It’s Saturday. I was up around six drinking coffee before today’s shoot. My first thought when I woke up was, “Is it really August?” Normally August in San Diego has a specific warmth you can feel at all hours. It holds you. In the evenings it’s a perfect skin and midday you feel like you’re receiving summer in an idealized way. When I stepped out the door this morning wispy clouds hung all around. Here a cool looking sky is often a mirror for a cold ocean. I'm tuned to every changing degree.

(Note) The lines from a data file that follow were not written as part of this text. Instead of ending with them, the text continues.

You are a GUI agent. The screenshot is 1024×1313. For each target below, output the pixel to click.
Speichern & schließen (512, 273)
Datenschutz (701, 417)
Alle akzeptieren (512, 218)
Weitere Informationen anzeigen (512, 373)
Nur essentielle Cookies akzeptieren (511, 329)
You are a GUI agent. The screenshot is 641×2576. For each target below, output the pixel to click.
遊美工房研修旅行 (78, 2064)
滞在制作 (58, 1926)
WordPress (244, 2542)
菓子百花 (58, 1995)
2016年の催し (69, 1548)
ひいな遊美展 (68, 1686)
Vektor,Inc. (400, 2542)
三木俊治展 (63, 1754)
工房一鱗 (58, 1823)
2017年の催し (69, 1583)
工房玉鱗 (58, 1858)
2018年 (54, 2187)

For the first time ever as a filmmaker I’m turning my eyes and my attention to this town and it feels good. The working title of my current project is The San Diego Studies; I’m making composite videos about the city. They are little special effect documentaries about our town in our time. I'm very excited and honored that MOPA San Diego and the San Diego Foundation are supporting the project. For the next year I'll be one of a hand full of regional artists lucky enough to be called a Creative Catalyst Fellow.

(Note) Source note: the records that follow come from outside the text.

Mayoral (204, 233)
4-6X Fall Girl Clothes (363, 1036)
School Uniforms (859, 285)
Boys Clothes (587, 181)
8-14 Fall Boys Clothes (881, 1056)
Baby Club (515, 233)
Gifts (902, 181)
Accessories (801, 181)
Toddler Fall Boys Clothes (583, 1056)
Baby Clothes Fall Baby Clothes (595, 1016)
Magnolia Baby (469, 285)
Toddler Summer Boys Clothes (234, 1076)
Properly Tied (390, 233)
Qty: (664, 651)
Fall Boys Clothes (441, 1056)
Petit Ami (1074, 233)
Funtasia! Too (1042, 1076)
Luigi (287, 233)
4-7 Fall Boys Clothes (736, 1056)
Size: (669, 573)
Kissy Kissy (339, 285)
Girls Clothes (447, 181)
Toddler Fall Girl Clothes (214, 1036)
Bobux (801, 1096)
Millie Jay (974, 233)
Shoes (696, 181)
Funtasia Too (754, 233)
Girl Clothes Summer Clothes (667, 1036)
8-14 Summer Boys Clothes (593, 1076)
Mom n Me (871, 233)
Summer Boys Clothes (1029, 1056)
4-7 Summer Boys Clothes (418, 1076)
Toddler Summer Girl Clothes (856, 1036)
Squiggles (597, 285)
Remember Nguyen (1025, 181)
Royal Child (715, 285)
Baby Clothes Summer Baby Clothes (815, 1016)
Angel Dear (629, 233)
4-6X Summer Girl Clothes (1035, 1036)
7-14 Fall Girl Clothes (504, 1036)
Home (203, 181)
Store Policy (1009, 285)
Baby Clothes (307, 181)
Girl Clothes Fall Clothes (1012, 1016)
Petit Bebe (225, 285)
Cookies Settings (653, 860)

Beyond the videos, the message I hope to share with the rest of the community is two fold. First and foremost what I've learned about being a filmmaker and an artist of sorts is that this pursuit is above all about work. That's it. There is no look, no book, no body and nobody that can make you successful creatively. You just punch the clock year after year. Learn - work - learn - work. And a caveat, you also have to fail a lot. Most of what you make is not art. Very little of it can be.
My other message is about San Diego. For me, ours is a secret city and our narrative is bland because much of it was formed in marketing offices to promote tourism. The sooner we get down to it and get real, the better off we'll be. We are not LA's backyard as the SD Film Commission marketed us all through the 90s. We are not America's Finest City nor are we the most modest. We also aren't a sleepy beach town. So what are we? Well that's what we've got to work on and that's what I hope to open up a tiny bit with the video series.
Below are a few images from today’s shoot at the Politifest event put on by Voice of San Diego. Many thanks to Scott, Zack and the rest of their team for getting us in to shoot. This particular set up is to create a moving group portrait/moving mural. I’ll layer these portraits into a new background that is in turn created of motion layers. To see the completed videos in the series just click on the San Diego Studies tab at the top of this page.
For the techies who would like to know about the process, this is shot on a C100 in the standard cinema mode (no CLog) with standard AVCHD color. I can get away with that for this shoot because the subjects aren't moving much and I'm framing them horizontally to double or triple their resolution. This means I can choke the matted image and lose a very small portion of the individual. In the final composition each figure will be fairly small against the background so I have a ton of information to produce a well keyed figure. I wouldn't try this in any other situation though. A set up with more motion will need 4:2:2 color at the very least.
A big thanks to everyone that stopped by and endured the incredible awkwardness of being shot this way but your authenticity will speak for itself.